I wrote in late January about the impact Morrow’s absence had on his team. In short, fellow sophomore Michael Jacobson saw his production take a hit without Morrow drawing attention and the Huskers’ defense took a big hit without Morrow in the paint.
Overall, Morrow had a solid season and made a terrific jump from his freshman season. However, he also showed some of his limitations. Morrow is athletic and has a high motor, but that doesn’t change the fact that he is a 6-foot-7 post player in the Big Ten. Most of the time he steps on the floor he’s matching up with someone one to four inches taller than he is. The biggest area this disadvantage shows itself is when he is trying to finish inside. Morrow doesn’t have great touch to begin with (although he has improved), and when opponents are able to challenge his shot at the rim or when he tries to finish in a crowd, it often leads to wild attempts or blocked shots.
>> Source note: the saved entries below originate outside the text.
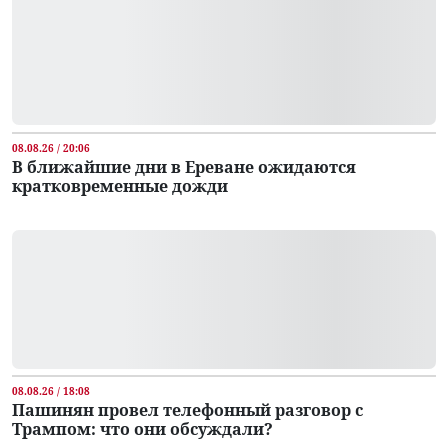
08.08.26 / 20:06
В ближайшие дни в Ереване ожидаются
кратковременные дожди
08.08.26 / 18:08
Пашинян провел телефонный разговор с
Трампом: что они обсуждали?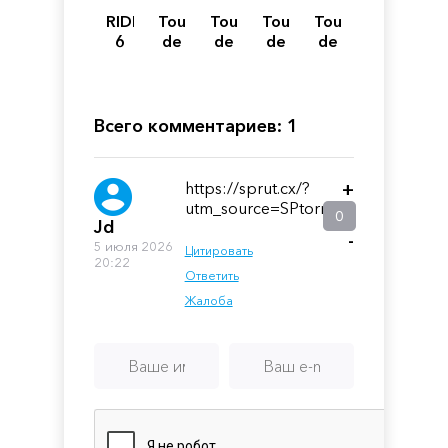
RIDE
Tour
Tour
Tour
Tour
6
de
de
de
de
France
France
France
France
2025
2023
2021
2020
Всего комментариев: 1
https://sprut.cx/?
+
utm_source=SPtorrent
0
Jd
-
5 июля 2026
Цитировать
20:22
Ответить
Жалоба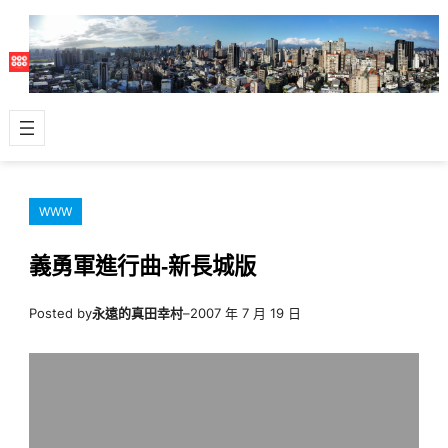
跳
至
主
要
內
容
WWW
義勇軍進行曲-新長城版
Posted by
永遠的真田幸村
–
2007 年 7 月 19 日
Morrow did knock down a few jump shots this season, but it still isn’t something that teams have to respect defensively at this point. Morrow also tried to do too much at times. He turned the ball over a bit more than you’d like to see at 2.0 per game, and a lot of those came when he tried to put the ball on the deck.
Best Performance: In an 80-78 neutral site win against Dayton on Nov. 24, Morrow recorded on of his three double-doubles with a career high 19 points on 9-of-11 shooting and 10 rebounds including five on the offensive end.
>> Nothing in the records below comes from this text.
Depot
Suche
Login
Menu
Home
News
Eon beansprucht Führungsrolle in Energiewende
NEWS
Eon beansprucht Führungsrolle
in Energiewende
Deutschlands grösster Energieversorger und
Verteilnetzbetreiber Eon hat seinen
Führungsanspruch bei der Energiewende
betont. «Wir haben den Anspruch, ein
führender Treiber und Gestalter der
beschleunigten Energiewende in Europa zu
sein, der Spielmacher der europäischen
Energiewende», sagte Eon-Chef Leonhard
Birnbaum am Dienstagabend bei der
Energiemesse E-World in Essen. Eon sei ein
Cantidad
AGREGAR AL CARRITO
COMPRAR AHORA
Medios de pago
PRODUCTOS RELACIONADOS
Morrow saw his season cut short by foot injuries in both of his first two years in Lincoln, and recurring foot injuries for a big man need to be taken seriously. If Morrow can stay healthy, the Huskers could have a chance to have a solid frontcourt. Freshman center Jordy Tshimanga progressed during the second half of the Big Ten season and offers true center size in the middle, giving the Huskers a strong one-two punch in the middle. With Isaac Copeland joining the team and bringing more of a scoring punch to the frontcourt, that could free Morrow up to do what he does best – crash the glass and score opportunistic buckets. Statistically, I would expect a similar season from him next year if he is able to stay healthy.